RALEIGH – Richmond Fed President and CEO Tom Barkin provided North Carolina business leaders with some pretty positive news about the economy as the battle with COVID-19 continues.

“My outlook is a slow first-half recovery, but one with limited downside. We then return toward normal starting with a strong second half. But I do worry we will be working on the labor market mismatch for some time to come,” Barkin told the annual NC Economic Forecast event put on in part by the NC Bankers Association on Thursday.

Among his comments shared via Twtter:

“I see promising signs for business investment, supported by low real rates and evidenced in recent strong durable goods reports. In contrast, I think the spike in government spending is behind us.

“I see continuing disinflationary pressures from global labor markets, technology-enabled price transparency and professional purchasing organizations with market power, and of course the Fed is committed to act if needed

“Spending is coming back faster than employment, which is still 6.5 percent or 9.8 million jobs below pre-COVID levels.

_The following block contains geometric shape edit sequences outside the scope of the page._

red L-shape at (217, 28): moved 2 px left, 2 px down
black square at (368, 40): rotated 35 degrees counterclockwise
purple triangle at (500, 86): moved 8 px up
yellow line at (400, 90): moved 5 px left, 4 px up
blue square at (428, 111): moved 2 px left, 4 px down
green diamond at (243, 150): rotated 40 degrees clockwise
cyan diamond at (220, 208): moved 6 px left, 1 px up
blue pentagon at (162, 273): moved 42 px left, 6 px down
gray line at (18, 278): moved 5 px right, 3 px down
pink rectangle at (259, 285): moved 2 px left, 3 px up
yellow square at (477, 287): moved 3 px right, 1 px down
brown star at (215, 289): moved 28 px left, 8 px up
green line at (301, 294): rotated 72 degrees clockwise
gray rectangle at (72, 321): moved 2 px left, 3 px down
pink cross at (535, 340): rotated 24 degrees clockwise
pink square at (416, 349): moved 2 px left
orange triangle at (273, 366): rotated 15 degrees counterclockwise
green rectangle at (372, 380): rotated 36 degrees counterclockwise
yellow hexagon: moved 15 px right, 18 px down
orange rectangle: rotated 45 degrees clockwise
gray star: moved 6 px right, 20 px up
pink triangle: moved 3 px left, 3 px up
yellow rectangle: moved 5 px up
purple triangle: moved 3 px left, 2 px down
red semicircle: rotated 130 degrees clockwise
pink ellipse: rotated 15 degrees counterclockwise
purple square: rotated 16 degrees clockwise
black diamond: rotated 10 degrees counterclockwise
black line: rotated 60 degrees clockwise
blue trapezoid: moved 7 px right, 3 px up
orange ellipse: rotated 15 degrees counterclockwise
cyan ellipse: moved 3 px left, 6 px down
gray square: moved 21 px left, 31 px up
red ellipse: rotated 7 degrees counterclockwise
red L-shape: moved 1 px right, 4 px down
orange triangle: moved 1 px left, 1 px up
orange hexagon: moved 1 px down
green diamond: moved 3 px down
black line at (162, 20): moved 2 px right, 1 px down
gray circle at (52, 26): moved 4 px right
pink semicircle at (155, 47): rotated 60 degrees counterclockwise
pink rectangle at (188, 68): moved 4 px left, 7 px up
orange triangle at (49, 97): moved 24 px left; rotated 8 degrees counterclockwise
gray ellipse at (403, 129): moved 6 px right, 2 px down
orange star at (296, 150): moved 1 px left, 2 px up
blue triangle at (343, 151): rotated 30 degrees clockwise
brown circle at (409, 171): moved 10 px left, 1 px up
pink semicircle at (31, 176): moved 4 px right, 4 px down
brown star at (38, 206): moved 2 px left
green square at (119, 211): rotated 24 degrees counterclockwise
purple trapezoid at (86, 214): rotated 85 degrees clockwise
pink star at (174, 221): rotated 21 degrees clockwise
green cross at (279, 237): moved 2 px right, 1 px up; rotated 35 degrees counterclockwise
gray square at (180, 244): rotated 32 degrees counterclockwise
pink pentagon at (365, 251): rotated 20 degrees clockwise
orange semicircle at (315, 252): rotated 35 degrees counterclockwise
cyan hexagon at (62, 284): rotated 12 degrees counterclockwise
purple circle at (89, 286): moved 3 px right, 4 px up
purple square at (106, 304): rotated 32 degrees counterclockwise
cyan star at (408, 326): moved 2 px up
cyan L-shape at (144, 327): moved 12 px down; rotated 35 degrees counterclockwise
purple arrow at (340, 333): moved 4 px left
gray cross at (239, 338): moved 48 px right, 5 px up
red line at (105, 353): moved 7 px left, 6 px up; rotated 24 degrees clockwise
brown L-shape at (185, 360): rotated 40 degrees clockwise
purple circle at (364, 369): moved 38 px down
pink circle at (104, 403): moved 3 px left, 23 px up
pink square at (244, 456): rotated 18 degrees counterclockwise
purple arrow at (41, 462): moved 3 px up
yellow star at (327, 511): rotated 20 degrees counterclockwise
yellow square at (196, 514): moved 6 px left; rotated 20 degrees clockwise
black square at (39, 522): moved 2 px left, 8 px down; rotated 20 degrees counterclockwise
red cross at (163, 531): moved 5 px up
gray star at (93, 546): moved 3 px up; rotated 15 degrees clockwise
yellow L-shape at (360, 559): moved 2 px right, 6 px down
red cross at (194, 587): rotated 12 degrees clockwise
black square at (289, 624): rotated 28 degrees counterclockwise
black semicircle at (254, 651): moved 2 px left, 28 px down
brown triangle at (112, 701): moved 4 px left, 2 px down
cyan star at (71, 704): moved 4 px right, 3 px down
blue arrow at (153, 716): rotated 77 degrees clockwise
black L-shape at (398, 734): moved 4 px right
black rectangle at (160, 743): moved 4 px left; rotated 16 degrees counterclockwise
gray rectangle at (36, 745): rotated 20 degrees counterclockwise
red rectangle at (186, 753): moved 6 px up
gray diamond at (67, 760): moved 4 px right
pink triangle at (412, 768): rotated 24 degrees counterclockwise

“Interest-sensitive sectors like residential and automotive have been booming. Home builder confidence has hit all-time highs. Single-family housing starts are the highest they’ve been since before the Great Recession.

“This recession directly targeted personal-contact service workers who are disproportionately young, disproportionately women and disproportionately people of color.”

Barkin also noted that the state’s manufacturing center in December reached its highest rating in 6 years.